--- Listed records ---
____
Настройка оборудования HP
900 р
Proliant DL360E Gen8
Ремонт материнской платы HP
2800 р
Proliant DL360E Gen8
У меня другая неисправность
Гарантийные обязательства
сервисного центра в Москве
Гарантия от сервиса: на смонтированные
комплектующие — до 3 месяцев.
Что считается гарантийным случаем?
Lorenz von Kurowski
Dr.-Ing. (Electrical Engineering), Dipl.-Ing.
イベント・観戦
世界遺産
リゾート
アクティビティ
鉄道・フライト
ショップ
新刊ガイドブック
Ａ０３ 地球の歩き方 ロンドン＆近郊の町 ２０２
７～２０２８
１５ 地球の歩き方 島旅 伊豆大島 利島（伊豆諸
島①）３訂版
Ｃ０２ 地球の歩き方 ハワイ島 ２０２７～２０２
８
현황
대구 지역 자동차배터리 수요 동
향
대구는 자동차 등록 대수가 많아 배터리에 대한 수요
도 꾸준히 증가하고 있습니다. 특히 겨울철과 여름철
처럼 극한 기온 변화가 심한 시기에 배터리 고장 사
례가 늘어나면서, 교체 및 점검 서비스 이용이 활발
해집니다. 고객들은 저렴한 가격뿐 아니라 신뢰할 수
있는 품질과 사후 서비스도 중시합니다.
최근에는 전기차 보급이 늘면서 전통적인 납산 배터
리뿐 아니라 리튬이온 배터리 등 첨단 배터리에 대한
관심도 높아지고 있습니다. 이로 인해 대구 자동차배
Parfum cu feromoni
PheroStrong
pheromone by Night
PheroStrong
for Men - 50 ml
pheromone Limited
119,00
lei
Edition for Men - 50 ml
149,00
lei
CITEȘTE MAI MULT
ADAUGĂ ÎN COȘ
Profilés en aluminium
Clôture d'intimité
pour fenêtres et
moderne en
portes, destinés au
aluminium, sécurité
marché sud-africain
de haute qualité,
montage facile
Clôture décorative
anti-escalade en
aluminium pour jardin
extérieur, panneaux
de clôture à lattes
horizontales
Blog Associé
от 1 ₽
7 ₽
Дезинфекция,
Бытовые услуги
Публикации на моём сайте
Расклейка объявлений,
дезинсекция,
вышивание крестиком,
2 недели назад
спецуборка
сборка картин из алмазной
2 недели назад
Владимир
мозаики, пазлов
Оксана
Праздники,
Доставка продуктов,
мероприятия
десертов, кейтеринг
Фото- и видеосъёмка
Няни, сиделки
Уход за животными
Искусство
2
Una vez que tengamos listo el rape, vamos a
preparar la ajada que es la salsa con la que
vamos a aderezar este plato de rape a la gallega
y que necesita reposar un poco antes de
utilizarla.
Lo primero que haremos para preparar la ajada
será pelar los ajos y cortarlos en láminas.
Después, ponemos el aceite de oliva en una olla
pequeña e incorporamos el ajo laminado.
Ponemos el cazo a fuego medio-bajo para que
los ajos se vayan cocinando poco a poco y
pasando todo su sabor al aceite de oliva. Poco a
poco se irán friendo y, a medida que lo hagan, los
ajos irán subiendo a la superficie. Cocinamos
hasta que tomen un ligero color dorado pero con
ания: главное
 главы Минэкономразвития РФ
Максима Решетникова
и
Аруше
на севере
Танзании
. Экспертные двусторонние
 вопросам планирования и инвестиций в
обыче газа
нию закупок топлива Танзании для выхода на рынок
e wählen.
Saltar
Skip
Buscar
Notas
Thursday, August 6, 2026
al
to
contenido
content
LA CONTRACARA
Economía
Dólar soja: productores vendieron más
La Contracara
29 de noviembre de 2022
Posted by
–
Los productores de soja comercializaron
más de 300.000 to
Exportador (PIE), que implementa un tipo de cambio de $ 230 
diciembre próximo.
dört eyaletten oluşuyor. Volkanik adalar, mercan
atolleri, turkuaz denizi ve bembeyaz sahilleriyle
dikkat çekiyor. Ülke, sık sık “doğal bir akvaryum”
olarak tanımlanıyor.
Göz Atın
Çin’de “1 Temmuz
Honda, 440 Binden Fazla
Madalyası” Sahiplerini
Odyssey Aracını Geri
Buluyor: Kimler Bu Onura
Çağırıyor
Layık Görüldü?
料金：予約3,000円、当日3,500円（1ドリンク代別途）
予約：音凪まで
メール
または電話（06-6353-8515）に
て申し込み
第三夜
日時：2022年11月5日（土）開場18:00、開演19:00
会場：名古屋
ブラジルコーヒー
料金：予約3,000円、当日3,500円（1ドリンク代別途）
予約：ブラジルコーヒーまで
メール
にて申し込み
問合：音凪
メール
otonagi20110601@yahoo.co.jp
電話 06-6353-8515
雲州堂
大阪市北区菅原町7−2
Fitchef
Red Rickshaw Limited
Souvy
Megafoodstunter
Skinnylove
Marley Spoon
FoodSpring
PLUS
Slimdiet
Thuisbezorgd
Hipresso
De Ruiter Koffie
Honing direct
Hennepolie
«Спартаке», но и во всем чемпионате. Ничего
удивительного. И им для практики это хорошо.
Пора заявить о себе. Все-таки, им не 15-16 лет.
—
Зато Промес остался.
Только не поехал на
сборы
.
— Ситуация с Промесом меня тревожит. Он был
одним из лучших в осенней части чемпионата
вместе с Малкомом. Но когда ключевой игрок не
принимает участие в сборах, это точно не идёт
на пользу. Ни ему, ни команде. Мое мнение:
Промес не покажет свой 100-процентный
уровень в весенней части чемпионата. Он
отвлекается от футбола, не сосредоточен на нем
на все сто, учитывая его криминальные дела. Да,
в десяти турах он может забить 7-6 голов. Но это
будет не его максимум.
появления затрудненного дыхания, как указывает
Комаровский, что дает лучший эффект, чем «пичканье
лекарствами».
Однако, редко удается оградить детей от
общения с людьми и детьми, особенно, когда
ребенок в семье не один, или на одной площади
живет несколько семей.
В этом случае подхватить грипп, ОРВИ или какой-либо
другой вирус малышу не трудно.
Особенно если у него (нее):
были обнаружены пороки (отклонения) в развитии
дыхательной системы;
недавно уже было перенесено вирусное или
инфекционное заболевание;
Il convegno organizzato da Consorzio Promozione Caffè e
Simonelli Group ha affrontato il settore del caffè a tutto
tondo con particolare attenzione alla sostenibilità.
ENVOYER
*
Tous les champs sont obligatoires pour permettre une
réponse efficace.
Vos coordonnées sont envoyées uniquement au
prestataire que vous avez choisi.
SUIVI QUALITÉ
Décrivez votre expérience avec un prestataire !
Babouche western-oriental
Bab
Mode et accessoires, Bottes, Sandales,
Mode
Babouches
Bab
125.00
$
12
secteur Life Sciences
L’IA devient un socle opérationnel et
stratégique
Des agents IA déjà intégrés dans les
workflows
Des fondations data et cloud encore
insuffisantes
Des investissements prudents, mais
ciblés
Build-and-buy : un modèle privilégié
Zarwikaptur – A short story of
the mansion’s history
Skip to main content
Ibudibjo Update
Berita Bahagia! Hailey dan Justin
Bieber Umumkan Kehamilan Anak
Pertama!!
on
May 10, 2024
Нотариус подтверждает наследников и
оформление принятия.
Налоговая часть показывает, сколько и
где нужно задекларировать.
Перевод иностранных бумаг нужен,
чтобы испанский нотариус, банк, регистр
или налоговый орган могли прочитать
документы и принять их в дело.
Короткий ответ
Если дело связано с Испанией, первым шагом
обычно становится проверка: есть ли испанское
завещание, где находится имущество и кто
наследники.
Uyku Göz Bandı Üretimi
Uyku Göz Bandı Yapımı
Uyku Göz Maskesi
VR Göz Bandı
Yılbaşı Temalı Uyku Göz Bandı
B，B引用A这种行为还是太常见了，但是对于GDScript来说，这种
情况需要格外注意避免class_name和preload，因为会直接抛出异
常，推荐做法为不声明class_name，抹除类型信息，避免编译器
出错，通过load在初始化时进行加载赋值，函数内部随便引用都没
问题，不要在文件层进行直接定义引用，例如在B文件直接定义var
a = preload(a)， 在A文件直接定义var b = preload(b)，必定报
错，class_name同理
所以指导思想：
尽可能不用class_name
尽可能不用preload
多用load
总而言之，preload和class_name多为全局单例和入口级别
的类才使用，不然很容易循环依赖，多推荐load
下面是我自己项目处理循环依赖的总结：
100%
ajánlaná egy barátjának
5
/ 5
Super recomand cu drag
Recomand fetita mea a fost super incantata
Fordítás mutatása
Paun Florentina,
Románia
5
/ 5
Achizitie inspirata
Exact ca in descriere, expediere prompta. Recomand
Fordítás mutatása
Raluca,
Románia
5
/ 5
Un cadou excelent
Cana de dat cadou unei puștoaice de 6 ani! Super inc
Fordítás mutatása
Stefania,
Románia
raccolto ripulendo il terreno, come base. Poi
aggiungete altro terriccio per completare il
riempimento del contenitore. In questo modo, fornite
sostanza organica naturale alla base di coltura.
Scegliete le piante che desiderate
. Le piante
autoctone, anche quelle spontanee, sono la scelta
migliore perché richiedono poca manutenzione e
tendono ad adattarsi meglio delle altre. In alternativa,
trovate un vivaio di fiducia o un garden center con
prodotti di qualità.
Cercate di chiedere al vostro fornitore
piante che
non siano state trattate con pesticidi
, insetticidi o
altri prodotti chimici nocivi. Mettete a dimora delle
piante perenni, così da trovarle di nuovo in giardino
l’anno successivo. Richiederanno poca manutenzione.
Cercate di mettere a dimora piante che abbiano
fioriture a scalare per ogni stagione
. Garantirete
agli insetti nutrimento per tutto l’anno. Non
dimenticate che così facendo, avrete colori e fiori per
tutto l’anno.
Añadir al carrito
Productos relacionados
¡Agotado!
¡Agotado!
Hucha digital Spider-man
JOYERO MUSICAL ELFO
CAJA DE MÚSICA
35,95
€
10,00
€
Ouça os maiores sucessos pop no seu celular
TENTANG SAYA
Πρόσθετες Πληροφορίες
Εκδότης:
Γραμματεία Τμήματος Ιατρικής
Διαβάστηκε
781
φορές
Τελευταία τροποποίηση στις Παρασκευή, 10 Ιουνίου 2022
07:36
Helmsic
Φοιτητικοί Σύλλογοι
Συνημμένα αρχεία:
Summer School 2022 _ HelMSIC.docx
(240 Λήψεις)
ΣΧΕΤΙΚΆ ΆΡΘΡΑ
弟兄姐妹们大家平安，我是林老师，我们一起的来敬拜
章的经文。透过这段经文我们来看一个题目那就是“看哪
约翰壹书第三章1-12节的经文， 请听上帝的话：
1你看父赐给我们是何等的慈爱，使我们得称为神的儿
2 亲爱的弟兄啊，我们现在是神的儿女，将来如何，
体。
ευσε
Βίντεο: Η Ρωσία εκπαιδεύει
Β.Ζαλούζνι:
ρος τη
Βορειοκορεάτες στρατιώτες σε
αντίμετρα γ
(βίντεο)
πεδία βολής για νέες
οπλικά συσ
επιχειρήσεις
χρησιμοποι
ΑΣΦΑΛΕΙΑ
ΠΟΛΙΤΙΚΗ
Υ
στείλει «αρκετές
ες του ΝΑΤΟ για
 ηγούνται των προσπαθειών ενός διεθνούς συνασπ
____
--- Directions ---
Would you output, unchanged, each line from the start of the records to the line that holds "해집니다. 고객들은 저렴한 가격뿐 아니라 신뢰할 수", both included and nothing else?

--- Solution for this problem ---
Настройка оборудования HP
900 р
Proliant DL360E Gen8
Ремонт материнской платы HP
2800 р
Proliant DL360E Gen8
У меня другая неисправность
Гарантийные обязательства
сервисного центра в Москве
Гарантия от сервиса: на смонтированные
комплектующие — до 3 месяцев.
Что считается гарантийным случаем?
Lorenz von Kurowski
Dr.-Ing. (Electrical Engineering), Dipl.-Ing.
イベント・観戦
世界遺産
リゾート
アクティビティ
鉄道・フライト
ショップ
新刊ガイドブック
Ａ０３ 地球の歩き方 ロンドン＆近郊の町 ２０２
７～２０２８
１５ 地球の歩き方 島旅 伊豆大島 利島（伊豆諸
島①）３訂版
Ｃ０２ 地球の歩き方 ハワイ島 ２０２７～２０２
８
현황
대구 지역 자동차배터리 수요 동
향
대구는 자동차 등록 대수가 많아 배터리에 대한 수요
도 꾸준히 증가하고 있습니다. 특히 겨울철과 여름철
처럼 극한 기온 변화가 심한 시기에 배터리 고장 사
례가 늘어나면서, 교체 및 점검 서비스 이용이 활발
해집니다. 고객들은 저렴한 가격뿐 아니라 신뢰할 수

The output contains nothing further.